Discussion 6.1

Section 137(2) is necessary and worded the way it is in order to protect the interests of the corporation. For instance, if a director transferred his powers to a separate corporation (as it can be any person within or outside the corporation) of which [s]he is a sole shareholder, [s]he may use that corporation to act in a manner of self-interest and against the original corporation’s interests. By transferring duties and liabilities to the person receiving these powers, it prevents any possible mischievous directing. In relation, the Mace discussion on “corporate raiders” (in relation to mergers and acquisitions) could take on a new form if there was not some form of responsibility imposed on those new directors.

In addition, because these powers may be transferred to an individual whom has insufficient knowledge regarding the corporation, this article provides a disincentive for those individuals to take on such a responsibility. However, if such a situation arises, should those former directors be completely relieved of their duties and liabilities?

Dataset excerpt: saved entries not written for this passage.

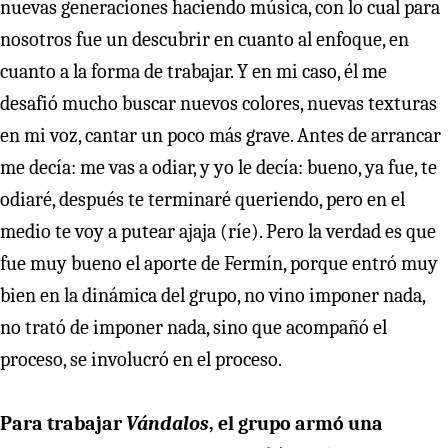
nuevas generaciones haciendo música, con lo cual para
nosotros fue un descubrir en cuanto al enfoque, en
cuanto a la forma de trabajar. Y en mi caso, él me
desafió mucho buscar nuevos colores, nuevas texturas
en mi voz, cantar un poco más grave. Antes de arrancar
me decía: me vas a odiar, y yo le decía: bueno, ya fue, te
odiaré, después te terminaré queriendo, pero en el
medio te voy a putear ajaja (ríe). Pero la verdad es que
fue muy bueno el aporte de Fermín, porque entró muy
bien en la dinámica del grupo, no vino imponer nada,
no trató de imponer nada, sino que acompañó el
proceso, se involucró en el proceso.
Para trabajar
Vándalos
, el grupo armó una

Under the BCBCA, the articles of a company must clearly indicate, by express reference to section 137 or otherwise, the intention that the powers of the directors be transferred to one or more other persons. Even though there is no such requirement in the CBCA, a transfer not included in the articles would be found invalid. The same is true for a transfer made by a unanimous shareholder agreement as the BCBCA does not recognize USAs.

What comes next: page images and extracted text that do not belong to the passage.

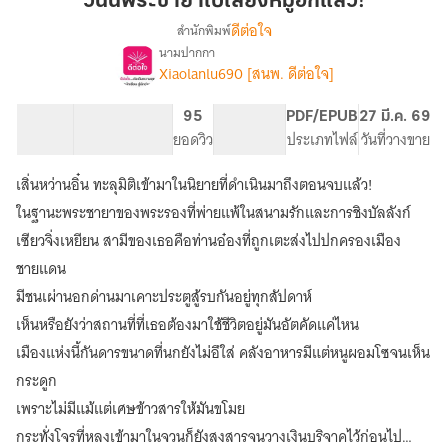
วันนี้พระชายาไปเลี้ยงหมูอีกแล้ว!
ชายา
ดีต่อใจ
สำนักพิมพ์
ไป
นามปากกา
เรื่อง
เลี้ยง
Xiaolanlu690 [สนพ. ดีต่อใจ]
วัน
หมู
นี้
อีก
พระ
156.2K
512
95
PG ทั่วไป
PDF/EPUB
27 มี.ค. 69
แล้ว!
ชายา
จำนวนคำ
จำนวนหน้า (A5)
ยอดวิว
ระดับเนื้อหา
ประเภทไฟล์
วันที่วางขาย
ไป
เลี้ยง
เสิ่นหว่านอิ๋น ทะลุมิติเข้ามาในนิยายที่ดำเนินมาถึงตอนจบแล้ว!
หมู
ในฐานะพระชายาของพระรองที่พ่ายแพ้ในสนามรักและการชิงบัลลังก์
อีก
แล้ว!
เซียวจิ่งเหยียน สามีของเธอคือท่านอ๋องที่ถูกเตะส่งไปปกครองเมือง
ชายแดน
มีชนเผ่านอกด่านมาเคาะประตูสู้รบกันอยู่ทุกสัปดาห์
เห็นหรือยังว่าสถานที่ที่เธอต้องมาใช้ชีวิตอยู่มันอัตคัดแค่ไหน
เมืองแห่งนี้กันดารขนาดที่นกยังไม่อึใส่ คลังอาหารมีแต่หนูผอมโซจนเห็น
กระดูก
เพราะไม่มีแม้แต่เศษข้าวสารให้มันขโมย
กระทั่งโจรที่หลงเข้ามาในจวนก็ยังสงสารจนวางเงินบริจาคไว้ก่อนไป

One response to “Discussion 6.1”

  1. noah mckimm

    Hey Peter, I largely agree with your analysis of the potential effect (read: no effect) of a purported agreement to transfer the obligations/rights of a director. I think you can pretty well read the section to be exclusionary of any potential other means of transference of obligations/rights.
    Additionally though, I think the clear invalidity of such a proposed move can be understood by the common law position of “delegatus non potest delegare” which, if my readings in trust can be, uh, trusted, essentially amounts to the concept that someone delegated-to cannot sub-delegate. In the trust context this meant that, absent variation by legislation, someone chosen as a trustee could not delegate their obligations to another. I think that in the corporations context, given the fiduciary duty attendant in both, the maxim would mean that any attempt of a director to sub-delegate would be ineffective.
    I think this fact about the common law strengthens the position that any purported delegation of obligations/rights except as allowed in the statute will be ineffective, because it shows that even if the statute were found to not be exclusionary of the common law, the common law would nevertheless not allow this sub-delegation either.